Cash Crunch: How POS Agents Are Leaving Banks High and Dry in Nigeria

Cash Crunch: How POS Agents Are Leaving Banks High and Dry in Nigeria

In bustling Mile 12 market, a major commercial hub in Nigeria, Raheem, a Point of Sale (POS) agent, faces a daily challenge: securing enough cash for his two stalls. With commercial banks limiting daily withdrawals to ₦100,000 since early 2024, he can’t rely solely on over-the-counter transactions. Customer deposits are inconsistent, and sourcing cash from other agents is prohibitively expensive.

“Banks are now only giving out a maximum of ₦100,000 cash for savings account holders," explains a POS agent in Ketu, Lagos. “We’ve found a workaround by striking deals with supermarkets, wholesalers, and fuel stations. They need to deposit cash, and we need it for our business, so there's no charge involved."

This arrangement, which began in February 2023 during a severe cash shortage triggered by the Central Bank of Nigeria's (CBN) rushed currency change, has become a common practice. POS agents paid a premium, often ₦5,000 for every ₦100,000, to fuel stations and other cash-intensive businesses, passing the cost on to customers who paid an additional ₦500 to ₦700 for a ₦5,000 withdrawal.

While a court ruling in March 2023 forced the CBN to adjust the currency change timeline, alleviating the immediate cash crisis, the practice of POS agents sourcing cash from these businesses continues. They waive deposit fees, making it a mutually beneficial arrangement.

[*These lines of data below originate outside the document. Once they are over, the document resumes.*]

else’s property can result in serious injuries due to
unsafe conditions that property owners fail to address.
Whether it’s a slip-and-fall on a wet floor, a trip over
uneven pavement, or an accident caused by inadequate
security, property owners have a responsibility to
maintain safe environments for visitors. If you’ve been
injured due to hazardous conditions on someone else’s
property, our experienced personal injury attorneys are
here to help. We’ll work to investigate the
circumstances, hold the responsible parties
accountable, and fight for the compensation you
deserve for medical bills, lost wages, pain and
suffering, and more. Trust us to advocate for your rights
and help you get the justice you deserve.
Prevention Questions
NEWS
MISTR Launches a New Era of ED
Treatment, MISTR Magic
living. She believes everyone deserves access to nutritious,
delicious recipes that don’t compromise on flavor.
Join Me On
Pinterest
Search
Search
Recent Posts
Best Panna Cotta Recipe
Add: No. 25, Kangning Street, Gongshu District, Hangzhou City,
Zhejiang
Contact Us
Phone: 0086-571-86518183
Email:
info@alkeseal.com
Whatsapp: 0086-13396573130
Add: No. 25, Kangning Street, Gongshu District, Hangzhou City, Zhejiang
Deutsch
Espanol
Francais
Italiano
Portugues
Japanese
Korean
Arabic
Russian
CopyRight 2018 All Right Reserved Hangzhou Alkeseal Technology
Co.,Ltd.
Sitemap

However, this unofficial system creates a significant unintended consequence: a persistent cash shortage at commercial banks. The CBN's policy capping weekly over-the-counter withdrawals at ₦500,000 exacerbates the problem. The regulator's efforts to promote cashless transactions have reduced cash disbursements to bank branches, further contributing to the scarcity.

This scarcity pushes businesses towards POS agents, who rarely run out of cash. Bank branches, reliant on cash deposits from the CBN and customers, are forced to impose their own withdrawal limits as businesses direct their deposits to agents rather than banking halls, leading to a vicious cycle.

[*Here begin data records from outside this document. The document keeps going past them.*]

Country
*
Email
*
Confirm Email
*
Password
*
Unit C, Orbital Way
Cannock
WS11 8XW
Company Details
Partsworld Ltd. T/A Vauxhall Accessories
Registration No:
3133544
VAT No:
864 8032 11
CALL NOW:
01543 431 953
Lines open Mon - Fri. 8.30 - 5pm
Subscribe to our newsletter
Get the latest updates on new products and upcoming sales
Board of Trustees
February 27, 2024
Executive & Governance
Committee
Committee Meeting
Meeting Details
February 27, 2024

“Even with the central bank's ₦500,000 limit, we can’t dispense more than ₦100,000 per customer," reveals a banker. "We often open with only ₦600,000 or ₦1,000,000, and have to ration it to ensure everyone gets cash." The banker adds that their Ojodu branch received cash from the central bank only twice the previous week.

With limited access to cash at branches and ATMs, customers are now primarily visiting bank branches for customer service issues, leading to a decrease in foot traffic.

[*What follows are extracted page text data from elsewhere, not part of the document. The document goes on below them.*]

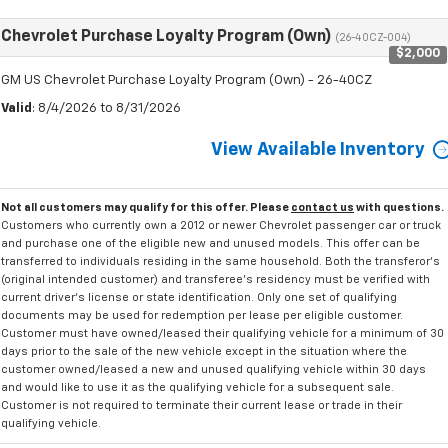
Chevrolet Purchase Loyalty Program (Own)
(26-40CZ-004)
$2,000
GM US Chevrolet Purchase Loyalty Program (Own) - 26-40CZ
Valid
: 8/4/2026 to 8/31/2026
View Available Inventory
Not all customers may qualify for this offer. Please
contact us
with questions.
Customers who currently own a 2012 or newer Chevrolet passenger car or truck
and purchase one of the eligible new and unused models. This offer can be
transferred to individuals residing in the same household. Both the transferor's
(original intended customer) and transferee's residency must be verified with
current driver's license or state identification. Only one set of qualifying
documents may be used for redemption per lease per eligible customer.
Customer must have owned/leased their qualifying vehicle for a minimum of 30
days prior to the sale of the new vehicle except in the situation where the
customer owned/leased a new and unused qualifying vehicle within 30 days
and would like to use it as the qualifying vehicle for a subsequent sale.
Customer is not required to terminate their current lease or trade in their
qualifying vehicle.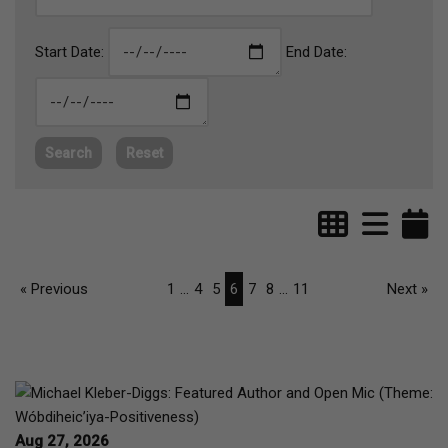
Start Date:
End Date:
Search
Reset
« Previous
1
...
4
5
6
7
8
...
11
Next »
Aug 27, 2026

“We’ve eased the pressure on visiting banks," boasts Raheem. With less than 23,000 ATMs in Nigeria and 2.7 million active POS terminals, there are 120 POS terminals for every ATM in the country, highlighting the ubiquitous nature of POS agents.

Raheem, like most agents, provides Cash-In Cash-Out services for traders, charging ₦100 for withdrawals under ₦5,000, with fees increasing up to ₦5,000 depending on the transaction size. Agents explain these fees cover costs like rent, local government taxes, data, transport, and the inherent risk of holding cash.

While daily profits fluctuate, with some agents earning as little as ₦1,000, many earn enough to support their families. Some agents even report making up to ₦25,000 daily, exceeding a third of Nigeria's newly approved monthly minimum wage.

With an estimated 1.5 million POS agents in Nigeria, the ease of entry and subsidised POS terminals contribute to the popularity of agency banking. Their widespread presence has spurred the growth of digital payments in Nigeria, with cash transaction values dropping by 36% from 2019 to 2023.

The rise of POS agents in Nigeria presents a complex dilemma: while providing a valuable service to a cash-dependent population and contributing to the growth of digital payments, they also inadvertently strain the financial system by creating a cash scarcity at commercial banks. This situation highlights the need for a more balanced approach to promoting cashless transactions while ensuring adequate cash availability for both businesses and individuals.